Baltim fields are important gas fields in the Nile Delta. It is located in the northern part of the Nile Delta, between Latitudes 31, 42’, 21.71’ and 31, 59’, 07.22’’ N and Longitudes 31, 6’, 42.55’’ and 31, 16’, 49.42’’ E. Baltim fields embrace the northern portion of Abu Madi paleovalley, in the offshore Nile Delta, about 15 Km off the Egyptian coast, where water depth of the Mediterranean Sea varies between 45-60 m. The length of Baltim fields is about 30 km and its width is about 5 km.
Baltim gas fields are a stratigraphic / structural combination trap with shale out against incised valley sides and fault-bounded in the Northern and Southern part. Gas and condensate production are obtained from two main sandstone reservoirs in Abu Madi Formation: level III Main and level III Lower. Reservoir effective porosity is generally in the range 15-25% and reservoir permeability is high in level III Lower (typically 400-1000 md) and somewhat lower in level III main (50-300 md).

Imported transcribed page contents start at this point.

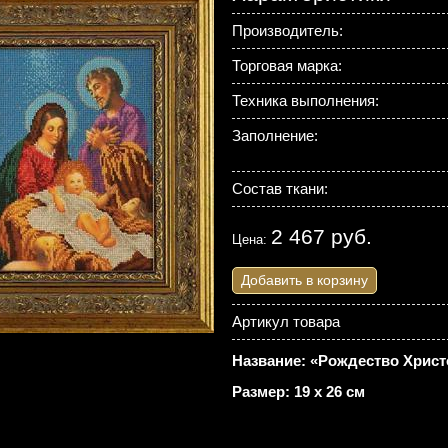
Производитель:
Торговая марка:
Техника выполнения:
Заполнение:
Состав ткани:
2 467 руб.
Цена:
Добавить в корзину
Артикул товара
Название: «Рождество Христ
Размер: 19 х 26 см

Sidi Salim Formation is considered the most likely source rock for gas and condensate in the field.
Baltim fields are located in the Central sub-basin which separated from the eastern and western lows by set of faults trending NW-SE & NE-SW direction respectively. This basin yielded great both facies and thickness variations which also were controlled by tectonic event.
The stratigraphic sequence in Baltim area comprises the following formations arranged from older to younger:
- Tineh Formation: It is composed mainly of dark gray shales with thin interclations of siltstone and sandstone particularly in the upper part and alternated with thin beds of limestone in the lower parts.
- Qantara Formation: is exclusively clastic sediments composed of shales and sandstones interbeds and marl of marine environment with water depth ranging from the shelf to slope.
- Sidi Salim Formation: is widely distributed throughout the Nile Delta and it represents remarkable rock unit of the Middle Miocene (Langhian – Serravallian) section of the Nile delta covering conformably the Qantra Formation.
- Qawasim Formation: The upper limit of Qawasim Formation is rather difficult to define, it can be defined through fossils or sedimentological criteria which can be applied where there is a passage from a predominantly conglomeratic sequence to a succession with alternating sand and clay layers or when a fining–upwards sequence with marine clays can be found at the top.
- Abu Madi Formation: is the most important formation through all sections where it represents the main gas producing reservoirs in the Nile Delta.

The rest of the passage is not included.